» **WHAT IS BEING ASKED**: Transcribe the data that follows precisely, omitting nothing.

» **TASK INPUTS**:

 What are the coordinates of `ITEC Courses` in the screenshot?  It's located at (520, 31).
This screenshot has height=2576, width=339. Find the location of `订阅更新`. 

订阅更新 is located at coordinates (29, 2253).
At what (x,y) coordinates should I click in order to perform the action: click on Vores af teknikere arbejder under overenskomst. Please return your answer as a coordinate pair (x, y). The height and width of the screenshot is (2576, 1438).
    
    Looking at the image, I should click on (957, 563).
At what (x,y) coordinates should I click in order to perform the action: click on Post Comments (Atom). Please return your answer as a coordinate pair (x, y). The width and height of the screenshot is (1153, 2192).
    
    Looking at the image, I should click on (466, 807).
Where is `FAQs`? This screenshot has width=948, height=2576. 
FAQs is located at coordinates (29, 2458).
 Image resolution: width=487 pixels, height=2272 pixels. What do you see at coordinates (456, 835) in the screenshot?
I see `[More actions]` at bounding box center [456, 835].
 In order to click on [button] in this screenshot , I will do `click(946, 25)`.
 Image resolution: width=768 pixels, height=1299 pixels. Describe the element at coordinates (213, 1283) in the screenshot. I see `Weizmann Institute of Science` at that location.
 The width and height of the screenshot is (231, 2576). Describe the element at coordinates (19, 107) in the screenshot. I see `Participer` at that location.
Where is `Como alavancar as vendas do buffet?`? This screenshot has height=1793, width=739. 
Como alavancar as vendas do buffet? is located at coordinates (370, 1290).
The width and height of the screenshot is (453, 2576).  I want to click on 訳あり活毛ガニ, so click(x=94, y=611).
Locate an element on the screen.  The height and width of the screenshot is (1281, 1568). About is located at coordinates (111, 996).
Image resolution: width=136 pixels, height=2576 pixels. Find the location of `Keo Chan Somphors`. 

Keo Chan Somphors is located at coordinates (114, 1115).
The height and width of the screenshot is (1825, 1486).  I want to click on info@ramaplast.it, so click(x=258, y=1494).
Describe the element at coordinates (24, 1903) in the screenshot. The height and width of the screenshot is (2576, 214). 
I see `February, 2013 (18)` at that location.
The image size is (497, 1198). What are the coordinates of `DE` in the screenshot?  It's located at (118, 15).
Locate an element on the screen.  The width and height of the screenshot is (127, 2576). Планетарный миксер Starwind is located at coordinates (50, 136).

» **RESPONSE TO THE TASK**:
 What are the coordinates of `ITEC Courses` in the screenshot?  It's located at (520, 31).
This screenshot has height=2576, width=339. Find the location of `订阅更新`. 

订阅更新 is located at coordinates (29, 2253).
At what (x,y) coordinates should I click in order to perform the action: click on Vores af teknikere arbejder under overenskomst. Please return your answer as a coordinate pair (x, y). The height and width of the screenshot is (2576, 1438).
    
    Looking at the image, I should click on (957, 563).
At what (x,y) coordinates should I click in order to perform the action: click on Post Comments (Atom). Please return your answer as a coordinate pair (x, y). The width and height of the screenshot is (1153, 2192).
    
    Looking at the image, I should click on (466, 807).
Where is `FAQs`? This screenshot has width=948, height=2576. 
FAQs is located at coordinates (29, 2458).
 Image resolution: width=487 pixels, height=2272 pixels. What do you see at coordinates (456, 835) in the screenshot?
I see `[More actions]` at bounding box center [456, 835].
 In order to click on [button] in this screenshot , I will do `click(946, 25)`.
 Image resolution: width=768 pixels, height=1299 pixels. Describe the element at coordinates (213, 1283) in the screenshot. I see `Weizmann Institute of Science` at that location.
 The width and height of the screenshot is (231, 2576). Describe the element at coordinates (19, 107) in the screenshot. I see `Participer` at that location.
Where is `Como alavancar as vendas do buffet?`? This screenshot has height=1793, width=739. 
Como alavancar as vendas do buffet? is located at coordinates (370, 1290).
The width and height of the screenshot is (453, 2576).  I want to click on 訳あり活毛ガニ, so click(x=94, y=611).
Locate an element on the screen.  The height and width of the screenshot is (1281, 1568). About is located at coordinates (111, 996).
Image resolution: width=136 pixels, height=2576 pixels. Find the location of `Keo Chan Somphors`. 

Keo Chan Somphors is located at coordinates (114, 1115).
The height and width of the screenshot is (1825, 1486).  I want to click on info@ramaplast.it, so click(x=258, y=1494).
Describe the element at coordinates (24, 1903) in the screenshot. The height and width of the screenshot is (2576, 214). 
I see `February, 2013 (18)` at that location.
The image size is (497, 1198). What are the coordinates of `DE` in the screenshot?  It's located at (118, 15).
Locate an element on the screen.  The width and height of the screenshot is (127, 2576). Планетарный миксер Starwind is located at coordinates (50, 136).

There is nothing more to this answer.